Jalanan di Desa Caokng masih dalam tahap perbaikan. Bebatuan terjal terhampar menutup jalanan yang berkubang. Ditemani menantunya, pada 13 Agustus 2016 Yohanes berangkat menuju Kantor Tzu Chi Singkawang untuk melakukan pemeriksaan pasca operasi.  Dengan sepeda motor, mereka menempuh perjalanan sepanjang 50 kilometer selama lebih dari tiga jam.

“Biar saja jalanan begini, saya tetap berangkat mencari kesembuhan. Mata saya masih terasa kabur. Berbeda dengan dua tetangga saya,” ucapnya. Dua tetangga yang dimaksud Yohanes adalah Hilaria Ilek(60 tahun) dan Libe (66 tahun). Penglihatan mereka kini telah membaik.

Usai pemeriksaan, Yohanes diberi obat tetes mata. Ia pun disarankan melakukan kontrol ke rumah sakit terdekat yakni Rumah Sakit Umum Bethesda Serukam di Kabupaten Bengkayang jika obat tetes mata tersebut habis.
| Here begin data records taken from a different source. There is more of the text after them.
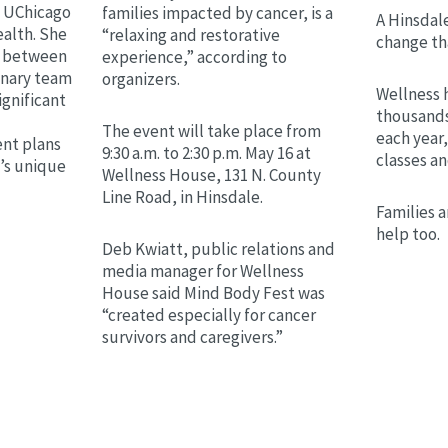
h UChicago
families impacted by cancer, is a
A Hinsdale
alth. She
“relaxing and restorative
change th
on between
experience,” according to
linary team
organizers.
Wellness 
ignificant
thousands
The event will take place from
each year,
nt plans
9:30 a.m. to 2:30 p.m. May 16 at
classes a
t’s unique
Wellness House, 131 N. County
Line Road, in Hinsdale.
Families a
help too.
Deb Kwiatt, public relations and
media manager for Wellness
House said Mind Body Fest was
“created especially for cancer
survivors and caregivers.”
“Rumah sakit Serukam jaraknya sekitar 25 km dari tempat tinggal Pak Yohanes, jadi tidak perlu ke Singkawang. Lagi pula dokter spesialis mata yang membantu Tzu Chi dalam post operasi adalah dokter Edy Ariston yang sehari-hari bertugas di RS Serukam,” jelas Bambang, seorang relawan Tzu Chi Singkawang.

Bambang menambahkan, dari sekira 200 pasien yang mengikuti operasi pada 5 dan 6 Agustus 2016 lalu, terdapat 16 pasien yang  dipantau secara khusus oleh Tzu Chi Singkawang. Mereka ini masih merasakan keluhan, seperti pandangan yang kabur. Dan Yohanes merupakan salah satunya.

Menurut dokter Edy Ariston, kondisi mata yang dirasakan Yohanes masih terbilang wajar. Setidaknya diperlukan waktu satu bulan untuk bisa merasakan perbedaannya.

“Setelah sebulan, nanti akan dievaluasi secara keseluruhan termasuk syarafnya, korneanya,” ujar Edy Ariston.

Perayaan Hari Kemerdekaan di Desa Caokng
Suasana di desa Binaan Tzu Chi Singkawang, dari pagi hingga sore hari terasa meriah. Warga mengikuti berbagai kegiatan yang digelar Yayasan Tzu Chi Singkawang dalam rangka memperingati Hari Kemerdekaan Indonesia yang ke-71. Seperti Upacara Bendera, sosialisasi BPJS Kesehatan, dan juga pelatihan menulis kepada remaja di desa tersebut.

Para relawan juga menyempatkan mengunjungi Yohanes yang sore itu sedang bersantai di dalam rumah. Yohanes menyambut kedatangan  relawan Tzu Chi sembari mengenakan kaca mata hitam untuk mengurangi silau dari cahaya matahari. 

“Kabar saya baik, saya istirahat saja dan ikut apa kata dokter,” ucapnya.

Bagi Yohanes, Hari Kemerdekaan RI tahun ini terasa istimewa. Keinginannya untuk operasi katarak sudah terpenuhi.

“Kalau tidak begini mungkin saya terus bekerja, lupa untuk beristirahat dan menikmati waktu,” ujarnya sembari tertawa.

Meski sebutir tetesan air nampak tidak berarti, lambat laun akan memenuhi tempat penampungan besar.